Performance tools and realtime Java
By Roland Westrelin on Apr 21, 2008
Performance is usually expressed in terms of mean execution time (often designated as throughput). By contrast, in the realtime world, it is defined by the worst case execution. If an application must respond with a latency of 500 microseconds when a stop button is pressed, then the worst case time it takes for the application to detect that the button is pressed and to take some action is what defines performance. This time must be less that 500 microseconds.
When a developer studies realtime performance, he often has to focus on a few data points and understand why a delay is observed for those data points: if from time to time the button is pressed but the application fails to respond in less than 500 microseconds, then the developer needs to study the chain of events for those few outliers. Performance tools usually work by taking samples (oprofile on Linux for instance). Such statical tools are useful to study throughput issues but don't help much in the realtime world: a statistical tool is unlikely to catch a rare event.
One tool that is very efficient for realtime performance investigation on Solaris, in particular with java RTS, is Dtrace. It allows the instrumentation of full chain of events and to detect when something unexpected happens. Dtrace allows the developer to observe:
- system events. If the application is delayed after a press of the stop button, it could be that the application thread is descheduled. The sched provider will let you detect when that happens.
- user-level activity. Once you know your application thread lost the cpu, if it was not preempted, you are likely to want to know what it was doing at that time that made the thread block. User process tracing is here to help.
- any Java programs. If your application is a java application, then you'll want a java stack at the point where it lost the cpu. jstack() does that for you.
- JVM events. The same way Solaris has static probes to observe scheduling activities, Java RTS has static probes to observe Java RTS specific activities.
- instrumented Java applications. Java RTS allows the application programmer to insert in its Java RTS application Dtrace probes.
What about Linux? Linux has systemtap. It is supposed to be for Linux what Dtrace is for Solaris. In the list of 5 points above where Dtrace helps realtime performance investigation, systemtap only covers 1- as of today. User-level support, while planned, does not appear available.
I had the opportunity of using systemtap to study a few realtime performance issues on Linux and I had some success with it. However, the lack of user-level support makes things challenging. On a Linux kernel with RT patches, I found that it can very easy to make the system unstable with simple systemtap scripts. Systemtap does not have static probes as Solaris does. It uses tapsets instead, a way to alias a specific event (the tasks gets the cpu: probe scheduler.cpu_on) with some specific code level locations (kernel function finish_task_switch). I found that the tapsets provided with systemtap are often out of sync with the kernel you are running. I guess we can expect those issues to improve as systemtap matures.
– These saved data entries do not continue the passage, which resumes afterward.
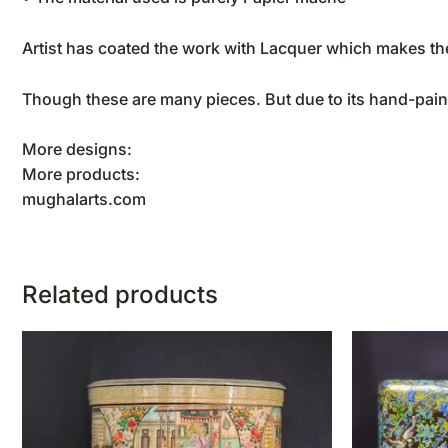
Artist has coated the work with Lacquer which makes the
Though these are many pieces. But due to its hand-pain
More designs:
More products:
mughalarts.com
Related products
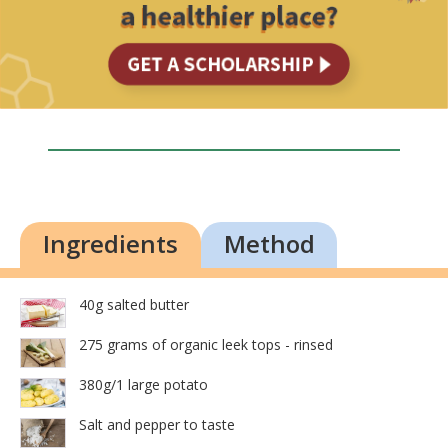
Ingredients
Method
40g salted butter
275 grams of organic leek tops - rinsed
380g/1 large potato
Salt and pepper to taste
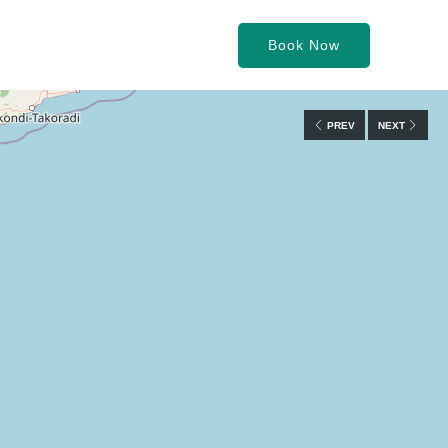
Book Now
PREV
NEXT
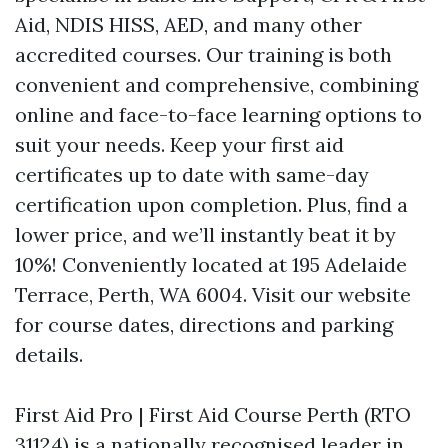
Aid, NDIS HISS, AED, and many other
accredited courses. Our training is both
convenient and comprehensive, combining
online and face-to-face learning options to
suit your needs. Keep your first aid
certificates up to date with same-day
certification upon completion. Plus, find a
lower price, and we’ll instantly beat it by
10%! Conveniently located at 195 Adelaide
Terrace, Perth, WA 6004. Visit our website
for course dates, directions and parking
details.
First Aid Pro | First Aid Course Perth (RTO
31124) is a nationally recognised leader in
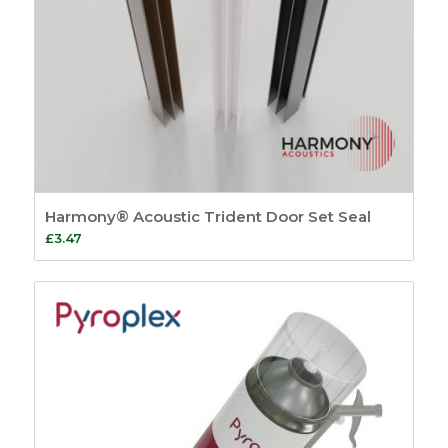
Harmony® Acoustic Trident Door Set Seal
£
3.47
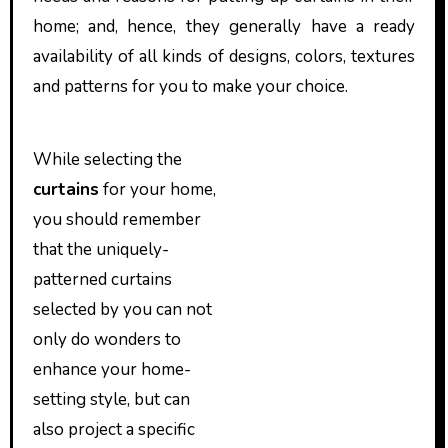
home; and, hence, they generally have a ready
availability of all kinds of designs, colors, textures
and patterns for you to make your choice.
While selecting the
curtains
for your home,
you should remember
that the uniquely-
patterned curtains
selected by you can not
only do wonders to
enhance your home-
setting style, but can
also project a specific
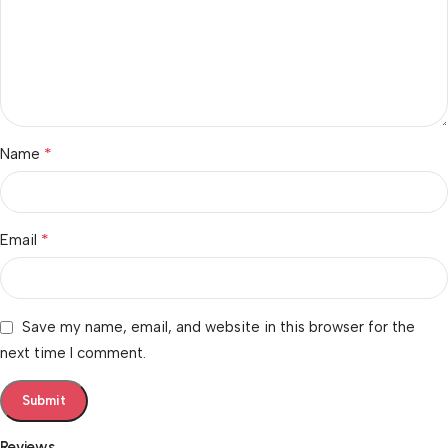
*
Name
*
Email
Save my name, email, and website in this browser for the
next time I comment.
Reviews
Another issue I hit is that on a RT kernel, systemtap scripts can induce a large latency on the application (commonly several tens of milliseconds). I found that this is caused by how systemtap uses locks to protect every global variables in the systemtap script. Whenever a global variable is read in a probe definition, it is protected read-only by a lock. Whenever the global variable is written to in a probe definition, it is protected by a read/write lock. Systemtap works by converting the systemtap script to C, then compiling the C code to a binary kernel module and then loading the kernel module. By inspecting the C code generated by systemtap for one of the scripts, it is clear that locks acquisition is one of the first things done when the probe code is run. This should not be much of a problem as long as a variable is not commonly written to. On a RT kernel, because of PIP read-only lock operations and read-write lock operations are all the same lock operations. So even if writes to global variables are uncommon in the systemstap script, contentions on the locks happen and greatly disrupt the application being traced, to the point where systemtap is unuseable because it causes a higher latency that the problem being debugged.
I've tried several work-arounds for the global variable locks problems including first converting the systemtap script to C code using the stap command, then editing the C code to either remove or move lock operations that I knew were useless and then building and loading the kernel module. That's a lot of work to do by hands for every change to the script. So I ended up switching to systemtap guru mode and embedding C code in the systemtap script. That proved very efficient to remove the lock contention problem but defeats a lot of the advantages of using a framework such as systemtap.
Beyond systemtap, kernel markers appear promising as they should bring real static probe points to the linux kernel. The framework has just been integrated in kernel 2.6.24 and probes still need to be added.